| What you have to do |
Write each entry again exactly as shown, but without the images it holds.
[Supplied material]
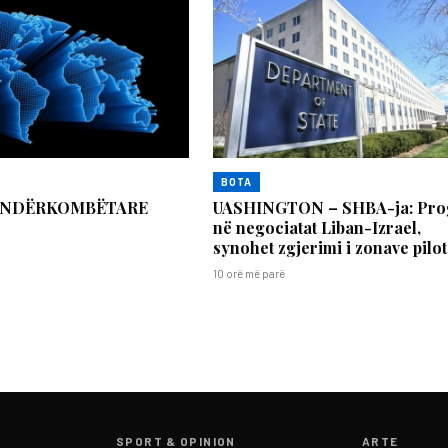
BOTA
 NDËRKOMBËTARE
UASHINGTON – SHBA-ja: Pro
në negociatat Liban-Izrael,
synohet zgjerimi i zonave pilot
10 orë më parë
SPORT & OPINION
ARTE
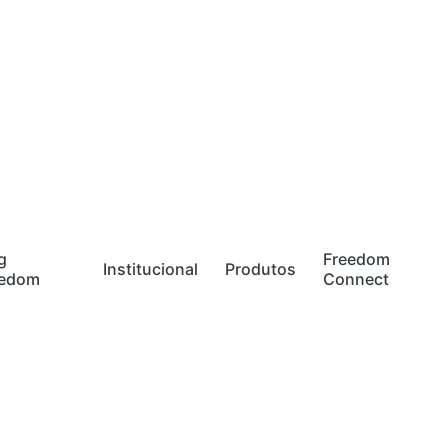
g
Freedom
Institucional
Produtos
eedom
Connect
[/Supplied material]
| Exercise output |
BOTA
 NDËRKOMBËTARE
UASHINGTON – SHBA-ja: Pro
në negociatat Liban-Izrael,
synohet zgjerimi i zonave pilot
10 orë më parë
SPORT & OPINION
ARTE
g
Freedom
Institucional
Produtos
eedom
Connect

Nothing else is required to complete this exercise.